A system supporting RTP subsessions will include an "ssrc-prefix" attribute for each media line in a sharing group, where each ssrc-prefix attribute includes a parameter that indicates whether the system is a relay (supporting RTP stream forwarding) and a parameter that is a hex representation of the 24-bit SSRC prefix proposed for use by the RTP subsession associated with the m line. If the endpoint expects to transmit or receive more than 256 RTP streams of the same media type, it should allocate more than one m line for that media type. The system will also include the rtcp-mux attribute [RFC5761] for each media line sharing the same transport connection. A system supporting RTP subsessions that receives SDP with ssrc-prefix attributes will assume the presence of the rtcp-mux attribute for each associated media line, even in its absence. While rtcp-mux could be made optional, there is no clear use case for supporting RTP subsessions without rtcp-mux.
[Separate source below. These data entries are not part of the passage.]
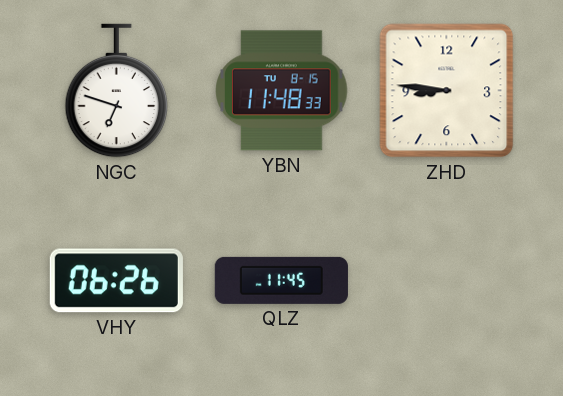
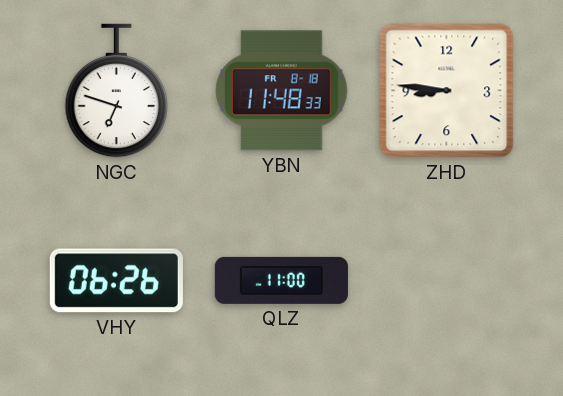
YBN date: TU 8-15 -> FR 8-18
QLZ: 11:45 -> 11:00
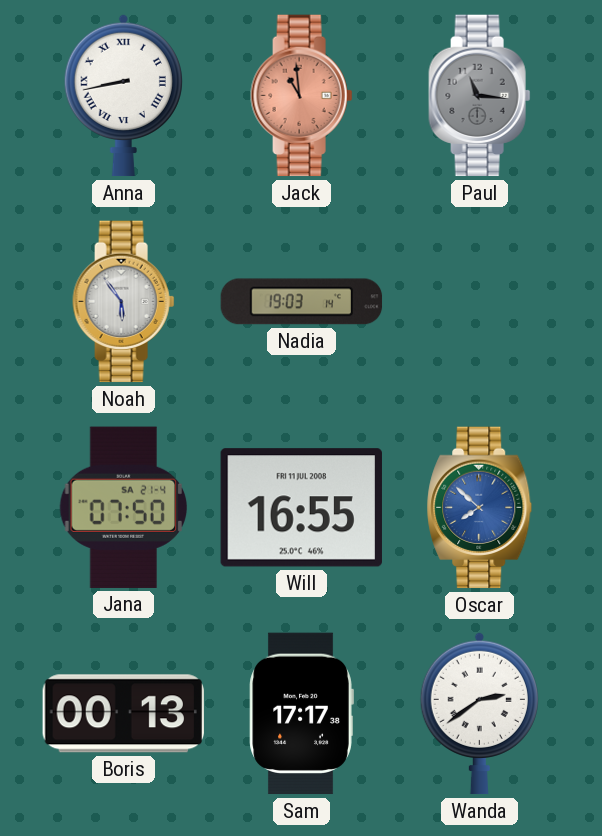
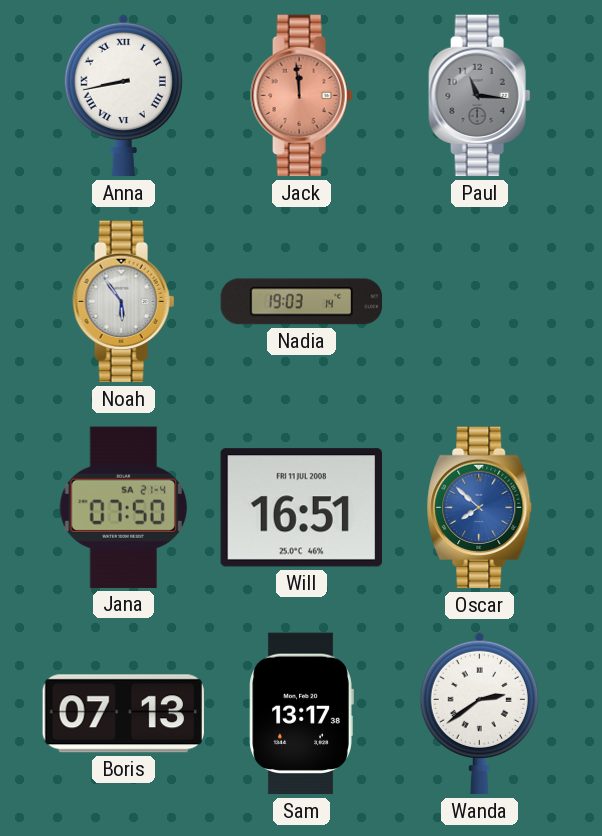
Jack: 10:59 -> 11:59
Will: 16:55 -> 16:51
Boris: 00:13 -> 07:13
Sam: 17:17 -> 13:17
In addition to including the requisite BUNDLE attributes, the SDP offer includes the ssrc-prefix attribute and the rtcp-mux attribute for each media line in the sharing group. If the SDP answerer is not a relay and agrees to use RTP subsessions (regardless of the role of the SDP offerer), or if the SDP offerer is not a relay and the SDP answerer is a relay that agrees to use RTP subsessions with the value(s) of the SSRC prefix in the SDP offer, then the SDP answerer also includes in the SDP answer the BUNDLE attributes, the ssrc-prefix attribute and the rtcp-mux attribute for each media line in the sharing group, with the same ssrc-prefix parameter values as the corresponding ones from the SDP offer, but with the 1st bit changed, i.e., '0' becomes '1' or '1' becomes '0'. The SDP answerer can disable the use of RTP subsessions by not including the ssrc-prefix attributes in the answer.
If the SDP offerer is not a relay and the SDP answerer is a relay that selects not to use the SSRC prefix in the SDP offer for one or more of the media lines, then it includes in the SDP answer the BUNDLE attributes, the ssrc-prefix attribute and the rtcp-mux attribute for each media line in the sharing group, with its own ssrc-prefix parameter values for those selected media lines and as described in the previous paragraph for the remaining media lines. The SDP offerer must then use the ssrc-prefix values from the selected media lines in the SDP answer with the 1st bit changed as above. Note that for these selected media lines, any SSRC values selected by other SDP attributes (such as ssrc for msid) in the SDP offer are assumed by the SDP answerer to be remapped to include the ssrc-prefix from the SDP answer with the 1st bit changed and the original final 8 bits from the attribute in the SDP offer. The SDP offerer will also assume the use of the remapped values and include the remapped values in any subsequent SDP messages.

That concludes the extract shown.